Les autorités italiennes ont placé mercredi sous séquestre des biens d'une valeur de plus de 1,6 milliard d'euros (2,2 milliards de dollars) appartenant à une famille d'entrepreneurs siciliens soupçonnés de s'être enrichis grâce à l'appui de la mafia, a annoncé la direction antimafia (DIA) de Palerme.

Le montant de 1,6 milliard d'euros «représente, en valeur totale, l'une des plus grosses saisies jamais réalisées», a précisé la DIA dans un communiqué.

La saisie vise des entreprises, des biens immobiliers et mobiliers ainsi que des comptes bancaires appartenant à Carmelo Virga (66 ans), ainsi qu'à ses frères Vincenzo (78 ans) et Francesco (71 ans) et à ses soeurs Anna (76 ans) et Rosa (68 ans), des entrepreneurs originaires de la province de Palerme, dans le nord-ouest de la Sicile.

«Les complexes enquêtes économico-patrimoniales (...) ont permis de montrer comment les Virga ont bénéficié de l'appui déterminant de la Cosa Nostra dans l'adjudication des travaux et appels d'offres publiques dans le secteur du bâtiment», assure la DIA.

«En effet, ces personnes, membres de la famille mafieuse de Marineo, liée au clan de Corleone, ont réussi, avec le temps, à développer et à imposer leur "groupe d'entreprises", en s'appuyant aussi sur la méthode dite "Siino", qui consiste à organiser des cartels d'entrepreneurs en vue de l'adjudication "pilotée" des appels d'offres publiques», ajoute-t-elle.

Selon la chaîne RaiNews, les membres de la fratrie étaient tous des journaliers agricoles ou des ouvriers dans les années 1980, avant de devenir millionnaires.

D'après la presse italienne, un fils de Carmelo Virga, Gaetano, a été ces dernières années un symbole de la lutte contre le racket opéré par la mafia sicilienne sur les entreprises.

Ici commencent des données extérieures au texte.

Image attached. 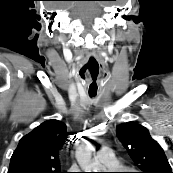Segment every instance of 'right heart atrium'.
Here are the masks:
<instances>
[{"instance_id": "1", "label": "right heart atrium", "mask_w": 173, "mask_h": 173, "mask_svg": "<svg viewBox=\"0 0 173 173\" xmlns=\"http://www.w3.org/2000/svg\"><path fill=\"white\" fill-rule=\"evenodd\" d=\"M72 169H77V167H72Z\"/></svg>"}]
</instances>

Soutenu par plusieurs associations antimafia, il avait dénoncé des extorsions et son témoignage avait conduit à l'arrestation de plusieurs chefs mafieux de la région.

Gaetano Virga avait ainsi témoigné que l'un de ces chefs, Stefano Polizzi, était venu en 2010 sur le chantier immobilier où il travaillait à Marineo pour réclamer le «pizzo», l'impôt mafieux en menaçant: «Rappelle-toi que tu as des enfants».

Polizzi avait ensuite poursuivi sa visite dans le bureau de l'un des oncles de Gaetano, qui l'avait chassé, après une vive altercation, en jurant de ne jamais lui verser un centime, avait raconté Gaetano aux enquêteurs.

Des villas aux terrains agricoles, des voitures de luxe aux comptes bancaires, des camions aux entreprises hôtelières, les biens saisis à la mafia en Italie sont innombrables.

Après des années de lutte contre la Cosa Nostra en Sicile, la Camorra à Naples ou la 'Ndrangheta en Calabre, l'État italien est aujourd'hui à la tête de quelque 3000 entreprises et propriétaire de plus de 12 000 biens immobiliers.

L'Agence nationale des biens saisis à la mafia (ANBSC), qui dépend du ministère de l'Intérieur gère aussi un pactole de plus de 2 milliards d'euros (près de 2,8 milliards de dollars) constitués de dépôts bancaires et de biens mobiliers.

En cas de condamnation définitive de leurs propriétaires, ces biens deviennent propriété de l'État, qui cherche alors à revendre les entreprises solvables et les biens immobiliers, ou parfois à céder bâtiments, terrains, véhicules... à des communes, des coopératives, des associations pour des projets sociaux.